:: INFORMATION PROVIDED ::
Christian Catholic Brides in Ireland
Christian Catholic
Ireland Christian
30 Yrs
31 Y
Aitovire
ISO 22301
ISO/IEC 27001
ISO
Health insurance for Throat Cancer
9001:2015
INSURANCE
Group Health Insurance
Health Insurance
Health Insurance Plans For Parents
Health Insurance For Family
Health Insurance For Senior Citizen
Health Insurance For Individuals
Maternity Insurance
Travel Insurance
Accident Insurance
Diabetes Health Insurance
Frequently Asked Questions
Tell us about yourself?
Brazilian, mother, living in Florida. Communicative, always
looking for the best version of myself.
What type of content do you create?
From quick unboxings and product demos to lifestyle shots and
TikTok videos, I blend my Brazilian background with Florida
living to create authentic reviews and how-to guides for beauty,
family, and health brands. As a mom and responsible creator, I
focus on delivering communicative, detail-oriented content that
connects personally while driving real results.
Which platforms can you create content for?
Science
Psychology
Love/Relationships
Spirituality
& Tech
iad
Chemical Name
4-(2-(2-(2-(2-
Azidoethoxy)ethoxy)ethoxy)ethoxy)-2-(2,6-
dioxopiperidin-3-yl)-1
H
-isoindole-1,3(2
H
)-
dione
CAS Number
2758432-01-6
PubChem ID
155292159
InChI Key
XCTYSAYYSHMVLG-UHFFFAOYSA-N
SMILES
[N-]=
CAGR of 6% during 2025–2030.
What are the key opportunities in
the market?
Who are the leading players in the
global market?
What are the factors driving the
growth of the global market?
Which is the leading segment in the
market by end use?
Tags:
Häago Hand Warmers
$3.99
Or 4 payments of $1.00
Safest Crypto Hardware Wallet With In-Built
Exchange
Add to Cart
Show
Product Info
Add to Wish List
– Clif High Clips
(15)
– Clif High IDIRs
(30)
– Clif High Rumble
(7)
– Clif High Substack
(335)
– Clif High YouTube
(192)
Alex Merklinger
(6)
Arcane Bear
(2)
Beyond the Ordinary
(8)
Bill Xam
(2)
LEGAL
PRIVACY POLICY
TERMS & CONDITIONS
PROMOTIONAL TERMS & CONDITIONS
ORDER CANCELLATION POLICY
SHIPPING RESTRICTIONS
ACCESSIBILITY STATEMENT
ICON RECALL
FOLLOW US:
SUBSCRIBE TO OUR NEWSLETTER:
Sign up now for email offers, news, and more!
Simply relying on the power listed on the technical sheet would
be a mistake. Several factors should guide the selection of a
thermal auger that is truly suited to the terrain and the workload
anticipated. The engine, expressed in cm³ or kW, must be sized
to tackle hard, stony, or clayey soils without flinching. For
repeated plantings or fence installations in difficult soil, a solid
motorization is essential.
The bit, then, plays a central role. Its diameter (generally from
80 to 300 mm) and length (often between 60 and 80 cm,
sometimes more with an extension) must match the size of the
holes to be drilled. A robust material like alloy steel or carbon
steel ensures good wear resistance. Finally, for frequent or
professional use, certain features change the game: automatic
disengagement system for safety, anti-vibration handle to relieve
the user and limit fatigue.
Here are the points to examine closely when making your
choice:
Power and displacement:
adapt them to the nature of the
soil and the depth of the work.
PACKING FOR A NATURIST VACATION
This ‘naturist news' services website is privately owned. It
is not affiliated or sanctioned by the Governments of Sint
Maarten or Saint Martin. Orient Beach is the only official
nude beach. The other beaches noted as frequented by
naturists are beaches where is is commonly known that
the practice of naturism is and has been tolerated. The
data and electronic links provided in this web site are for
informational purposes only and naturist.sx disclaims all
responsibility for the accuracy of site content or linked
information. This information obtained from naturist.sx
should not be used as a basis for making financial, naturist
:::
EXERCISE GOAL
In the listing, how many lines carry the string "Florida"? Answer with a number only.

ANSWER
2